Tag Archives: peppers

Covered wagon or greenhouse?

27 Feb

Rather than  buy starts, last year I built a greenhouse so I could sprout my own tomatoes, peppers, and basil. Calling it a greenhouse is being generous. I used some scrap two-by-fours to frame out a low-slung frame that’s eight feet long, four feet wide and three feet tall – or something like that. The only complicated part was to build and mount a door. Then I stretched plastic over it all, and voila, I had greenhouse.

It worked great – I wasn’t sure how it would perform, and I actually ended up with too many cherry tomatoes, lots of peppers, and even some of the finicky basil that I had never been able to start on my own before.

After I was done with it, I parked the greenhouse in the hidden area on the north side of my house and thought vaguely that I needed to do something about the roof. (Every time it rained, the water pooled heavily on the roof, which caused it to sag and sag some more each time it rained). I promptly forgot about the plastic-wrapped wonder until recently, when I started thinking about dragging it out so I can get some new starts going. When I went back to take a look, sure enough it was filled with water and rotting leaves. Yuck.

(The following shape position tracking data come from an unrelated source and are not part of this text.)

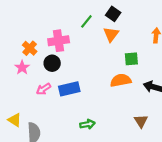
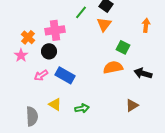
green square: (131, 59) -> (123, 47), turned 32
blue rectangle: (69, 89) -> (65, 75), turned 42
yellow triangle: (15, 120) -> (55, 104), moved
brown triangle: (141, 121) -> (132, 105), turned 32

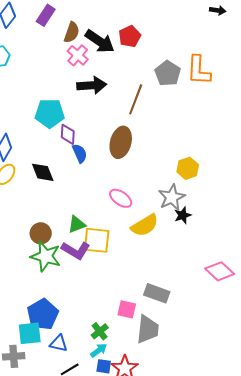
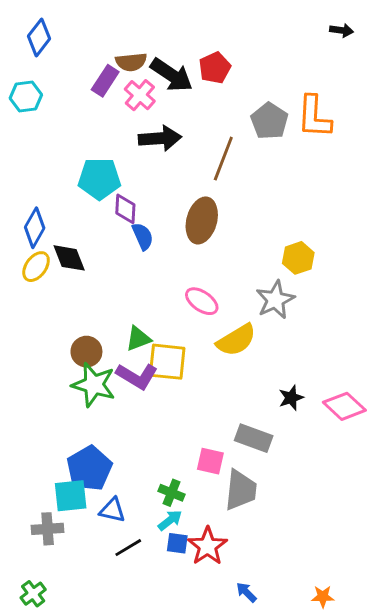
purple rectangle: (46, 15) -> (105, 81), moved
brown semicircle: (72, 32) -> (131, 62), turned 65
black diamond: (43, 172) -> (69, 258), moved
black star: (183, 215) -> (291, 398), moved
green cross: (100, 331) -> (171, 493), turned -30

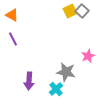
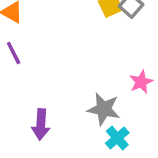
cyan cross: (56, 89) -> (117, 138), moved

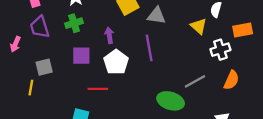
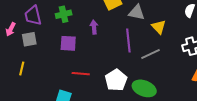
yellow triangle: (199, 26) -> (159, 27), moved
white pentagon: (116, 62) -> (116, 80), moved
gray square: (44, 67) -> (29, 39), moved
gray line: (195, 81) -> (150, 54), moved

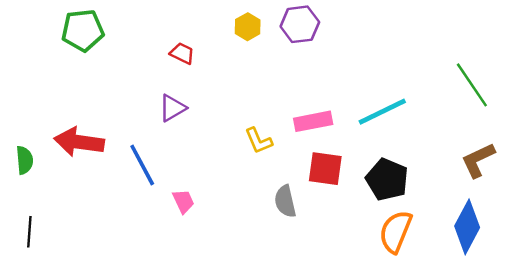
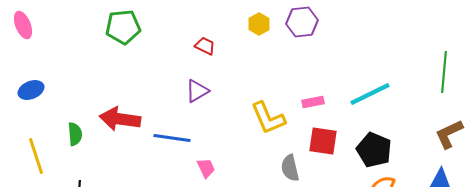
green line: (472, 85) -> (444, 72), turned 39
pink rectangle: (313, 121) -> (313, 102), size x0.7
yellow L-shape: (259, 141) -> (268, 118), size x1.5
blue line: (142, 165) -> (172, 138), turned -54

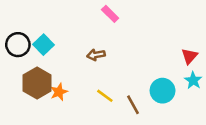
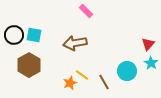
cyan square: (43, 45) -> (34, 35), turned -35
brown arrow: (96, 55) -> (75, 43), size x1.6
orange star: (59, 92) -> (70, 83), moved

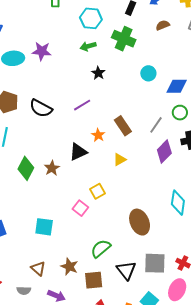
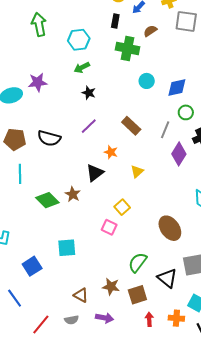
green cross: (124, 39) -> (128, 48), moved
black star: (98, 73) -> (89, 93), moved
brown rectangle: (123, 126) -> (131, 126), moved
green diamond: (26, 168) -> (47, 200), turned -60
cyan square: (44, 227) -> (67, 248), moved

Seeing some of the PVC-like plastic pipes some people use to tent over their raised beds, I came up with the idea of popping out the top of my greenhouse with some PVC pipes. I just needed to figure out how to secure the pipe ends without tearing the plastic. I went to the hardware store, looked around, and decided 45-degree PVC elbows would likely do the trick. So I bought two 10-foot lengths of 3/4 inch PVC and six elbows, plus some basic brackets to hold the elbows in place.

From there, I estimated how long a piece I thought I would need by wedging a piece of PVC into the roof and seeing how far I could wedge in. I quickly made a mark, cut the pipe down to size, screwed the brackets over the elbows, and wedged the PVC pipe in one elbow, bent the middle of the pipe up until I could slip the other end into the elbow on the other side, and I was done. I did that twice more, and I suddenly had a pop-up roof and a greenhouse that looks just like a covered wagon.

Now it’s time to move it to the sunny side of the yard and see how warm it stays at night.